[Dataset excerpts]
-- Opening Marker --

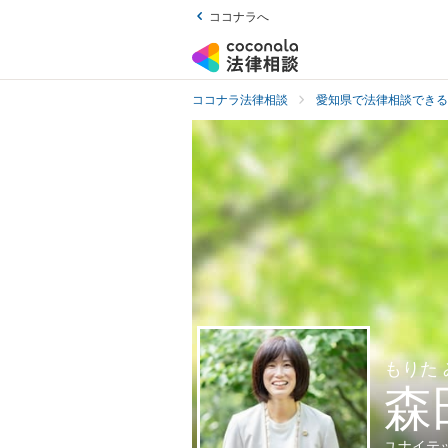
ココナラへ
ココナラ法律相談
愛知県で法律相談できる
もりた
森
ユナイテ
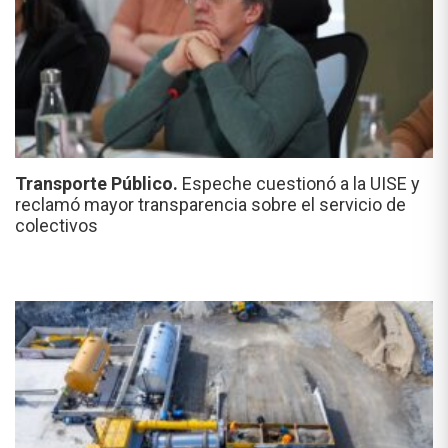
Transporte Público.
Espeche cuestionó a la UISE y
reclamó mayor transparencia sobre el servicio de
colectivos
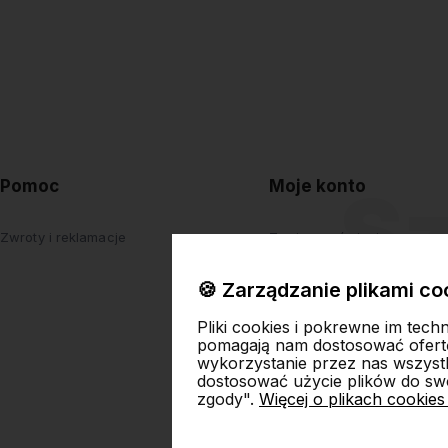
Pomoc
Moje konto
Zwroty i reklamacje
Twoje zamówienia
Ustawienia konta
🍪 Zarządzanie plikami co
Przechowalnia
Pliki cookies i pokrewne im tech
pomagają nam dostosować ofert
wykorzystanie przez nas wszystki
dostosować użycie plików do swo
zgody".
Więcej o plikach cookies
Skl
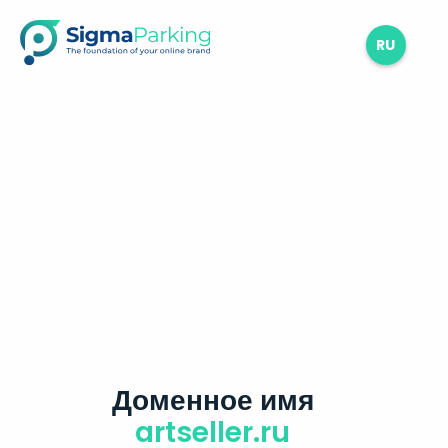
RU
Доменное имя
artseller.ru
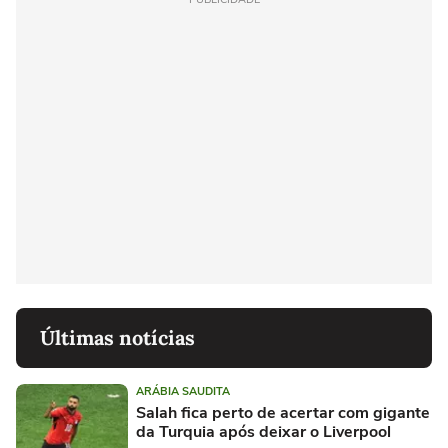
Últimas notícias
ARÁBIA SAUDITA
Salah fica perto de acertar com gigante
da Turquia após deixar o Liverpool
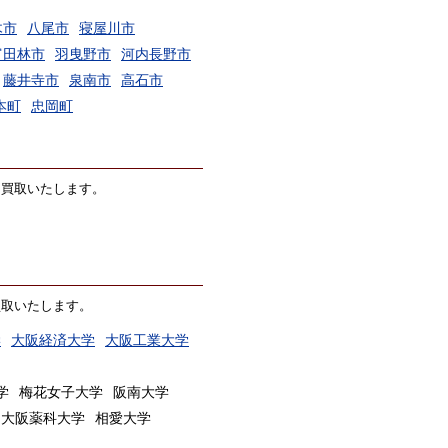
木市
八尾市
寝屋川市
富田林市
羽曳野市
河内長野市
藤井寺市
泉南市
高石市
本町
忠岡町
価買取いたします。
買取いたします。
学
大阪経済大学
大阪工業大学
学
梅花女子大学
阪南大学
大阪薬科大学
相愛大学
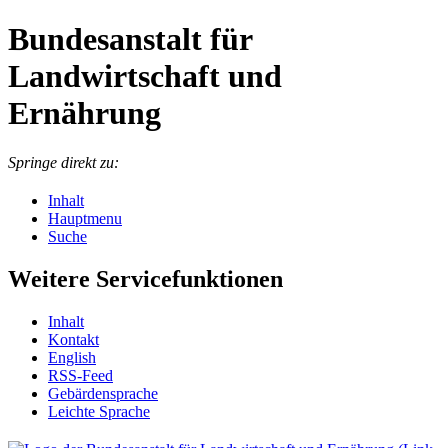
Bundesanstalt für
Landwirtschaft und
Ernährung
Springe direkt zu:
Inhalt
Hauptmenu
Suche
Weitere Servicefunktionen
In­halt
Kon­takt
English
RSS-Feed
Ge­bär­den­spra­che
Leich­te Spra­che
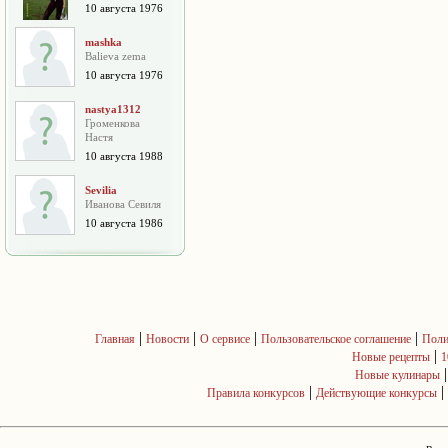
10 августа 1976
mashka
Balieva zema
10 августа 1976
nastya1312
Громенкова
Настя
10 августа 1988
Sevilia
Иванова Севиля
10 августа 1986
|
|
|
|
Главная
Новости
О сервисе
Пользовательское соглашение
Поли
|
Новые рецепты
1
Новые кулинары
|
|
Правила конкурсов
Действующие конкурсы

-- Closing Marker --

Please repeat the entries exactly. Do not include the pictures.

ココナラへ
ココナラ法律相談
愛知県で法律相談できる
もりた
森
ユナイテ
Transporte Público.
Espeche cuestionó a la UISE y
reclamó mayor transparencia sobre el servicio de
colectivos
Pomoc
Moje konto
Zwroty i reklamacje
Twoje zamówienia
Ustawienia konta
🍪 Zarządzanie plikami co
Przechowalnia
Pliki cookies i pokrewne im tech
pomagają nam dostosować ofert
wykorzystanie przez nas wszystki
dostosować użycie plików do swo
zgody".
Więcej o plikach cookies
Skl
RU
Доменное имя
artseller.ru
Últimas notícias
ARÁBIA SAUDITA
Salah fica perto de acertar com gigante
da Turquia após deixar o Liverpool
木市
八尾市
寝屋川市
富田林市
羽曳野市
河内長野市
藤井寺市
泉南市
高石市
本町
忠岡町
価買取いたします。
買取いたします。
学
大阪経済大学
大阪工業大学
学
梅花女子大学
阪南大学
大阪薬科大学
相愛大学
Bundesanstalt für
Landwirtschaft und
Ernährung
Springe direkt zu:
Inhalt
Hauptmenu
Suche
Weitere Servicefunktionen
In­halt
Kon­takt
English
RSS-Feed
Ge­bär­den­spra­che
Leich­te Spra­che
10 августа 1976
mashka
Balieva zema
10 августа 1976
nastya1312
Громенкова
Настя
10 августа 1988
Sevilia
Иванова Севиля
10 августа 1986
|
|
|
|
Главная
Новости
О сервисе
Пользовательское соглашение
Поли
|
Новые рецепты
1
Новые кулинары
|
|
Правила конкурсов
Действующие конкурсы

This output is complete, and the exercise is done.